The lender said that the economic indicator revision was due to the “impact of US baseline tariffs and associated policy uncertainty.”

“In addition to the effects of lower global growth and the direct impact of additional US tariffs on Indian exports, heightened policy uncertainty may affect investment flows. Despite this, economic activity remains robust, with domestic consumption set to grow strongly on the back of revival of rural demand,” read the outlook report.

The ADB cited the forecast of an above-normal monsoon this time, leading to the agriculture sector being expected to be one of the key drivers of growth, apart from services.

It also reaffirmed the Centre’s strong fiscal position with “higher‑than‑expected dividends from the Reserve Bank of India.”

ADB also stated that lower crude oil prices would support economic activity in FY2025 and FY2026 in India.
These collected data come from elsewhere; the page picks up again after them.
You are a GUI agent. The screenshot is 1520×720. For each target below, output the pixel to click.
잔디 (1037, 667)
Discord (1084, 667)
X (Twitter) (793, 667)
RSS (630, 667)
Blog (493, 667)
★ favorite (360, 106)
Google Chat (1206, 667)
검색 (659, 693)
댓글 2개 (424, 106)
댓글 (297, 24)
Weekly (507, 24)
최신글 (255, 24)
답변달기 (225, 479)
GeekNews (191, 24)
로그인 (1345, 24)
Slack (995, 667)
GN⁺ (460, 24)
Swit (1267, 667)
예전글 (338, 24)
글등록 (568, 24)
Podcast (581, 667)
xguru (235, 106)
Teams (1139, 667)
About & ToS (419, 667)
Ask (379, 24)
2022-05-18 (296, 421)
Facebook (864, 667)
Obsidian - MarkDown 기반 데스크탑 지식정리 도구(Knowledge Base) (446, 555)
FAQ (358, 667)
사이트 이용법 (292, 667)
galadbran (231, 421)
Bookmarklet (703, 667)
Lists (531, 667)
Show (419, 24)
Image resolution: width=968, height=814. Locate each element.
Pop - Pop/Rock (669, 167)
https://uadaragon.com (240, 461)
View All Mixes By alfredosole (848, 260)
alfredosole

The financial observer also revised India’s inflation forecast for FY2025 downward to 3.8 per cent, on “faster-than-expected decline in food prices due to better agricultural production.” It also

On India’s neighbours in South Asia, the ADB stated: “Bangladesh’s actual inflation is marginally lower than forecast for FY2025 amid easing global commodity prices and tighter monetary and fiscal policies, while the outlook keeps the FY2026 forecast the same in anticipation of continued tight policies and moderating global oil prices.”

“Nepal’s inflation forecast is revised downward based on actual 10-month inflation data for food and nonfood items in FY2025, with the FY2026 outlook also lowered due to expected moderation in inflation in India, Nepal’s primary source of imports.”

“In Pakistan, the accelerated decline in food and nonfood prices for the first 11 months of FY2025 revised the inflation forecast for FY2025 downward, while the outlook for FY2026 remains unchanged.”

“Sri Lanka’s inflation forecast remains unchanged for 2025 and 2026, as recent trends—such as rising food prices and electricity tariff hikes—align with earlier expectations, though risks from credit growth and geopolitical tensions persist. Bhutan’s inflation outlook is also unchanged, reflecting stable price trends,” the report further added.